WO2018193568A1 - Fuel production device and fuel production method - Google Patents

Abstract

This fuel production device 100 is provided with: a sorting unit 110 that sorts a biomass raw material BG0 into a first biomass raw material BG1 having a predetermined size or greater, and a second biomass raw material BG2 that is smaller than the predetermined size; a heating furnace 180 that heats the second biomass raw material BG2 to a predetermined temperature; and a contact unit 190 that causes a volatile gas VG produced by the heating furnace 180 to come into contact with the first biomass raw material (pellets PT).

Description

Fuel production apparatus and fuel production method

The present disclosure relates to a fuel manufacturing apparatus and a fuel manufacturing method.

In recent years, technologies for effectively using lignocellulosic biomass such as herbaceous biomass and woody biomass as fuel have been developed. Herbaceous biomass is, for example, empty fruit bunches (EFB: Empty 椰 Bunch), palm coconut shell (PKS), etc., produced as a result of producing palm oil from palm coconut. Woody biomass is wood, sawdust, bark, and the like.

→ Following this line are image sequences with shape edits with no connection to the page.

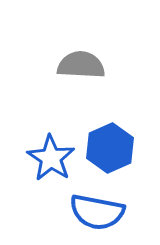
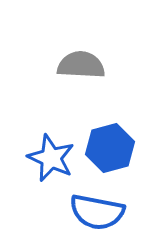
blue hexagon: rotated 9 degrees clockwise
blue star: rotated 9 degrees counterclockwise
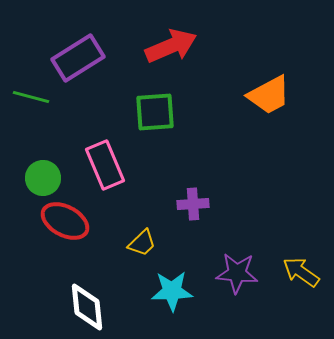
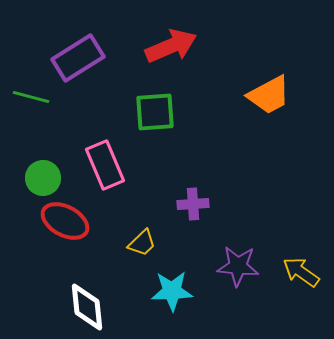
purple star: moved 1 px right, 7 px up
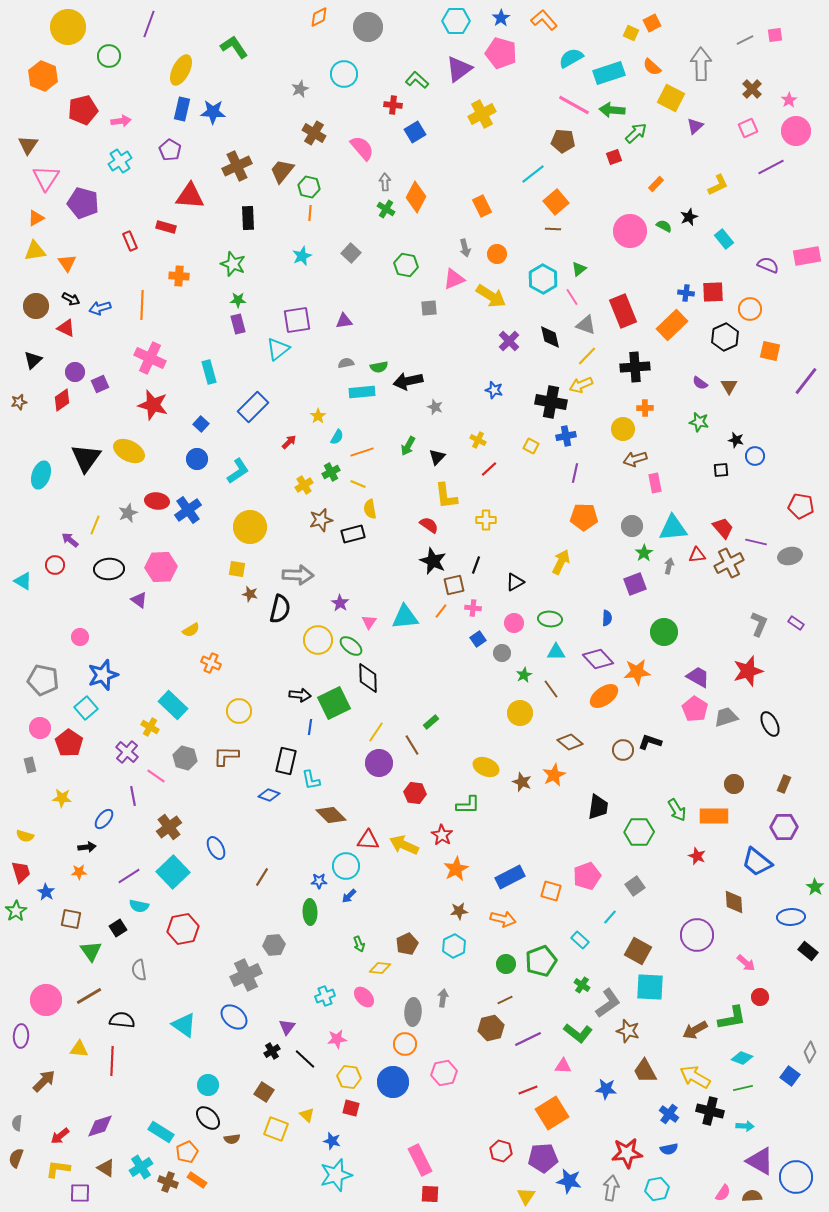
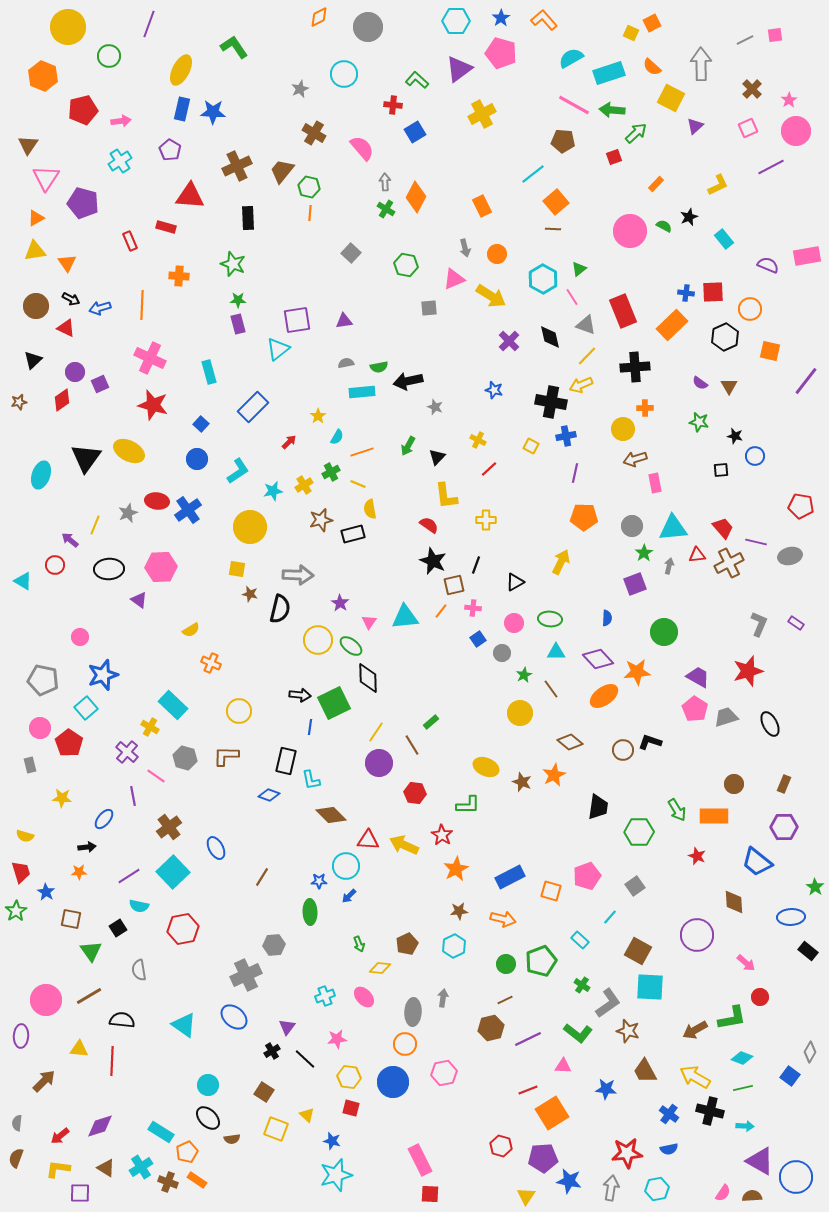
cyan star at (302, 256): moved 29 px left, 235 px down; rotated 12 degrees clockwise
black star at (736, 440): moved 1 px left, 4 px up
red hexagon at (501, 1151): moved 5 px up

∙ Locations where biomass is generated and locations where biomass is used may be far apart. For this reason, it is necessary to store and transport biomass.

However, in the above lignocellulosic biomass, there are also species to which microorganisms are attached. For this reason, microorganisms grow while the biomass is stored, for example, organic matter in the biomass is decomposed, and the biomass deteriorates (reduction of fuel components), or the biomass spontaneously ignites. The problem that occurs.

Therefore, a technique for supplying water vapor to the biomass and sterilizing the biomass has been developed (for example, Patent Document 1).

JP 2012-31360 A

However, the technique disclosed in Patent Document 1 requires a boiler for generating water vapor, which increases equipment costs and running costs.

In view of such a problem, the present disclosure is intended to provide a fuel manufacturing apparatus and a fuel manufacturing method capable of sterilizing biomass at a low cost.

In order to solve the above-described problem, a fuel manufacturing apparatus according to an aspect of the present disclosure includes a biomass raw material, a first biomass raw material having a predetermined size or more, and a second biomass raw material having a predetermined size or less. A sorting unit that sorts the second biomass material into a predetermined temperature, and a contact unit that contacts the volatile gas generated by the heating furnace with the first biomass material.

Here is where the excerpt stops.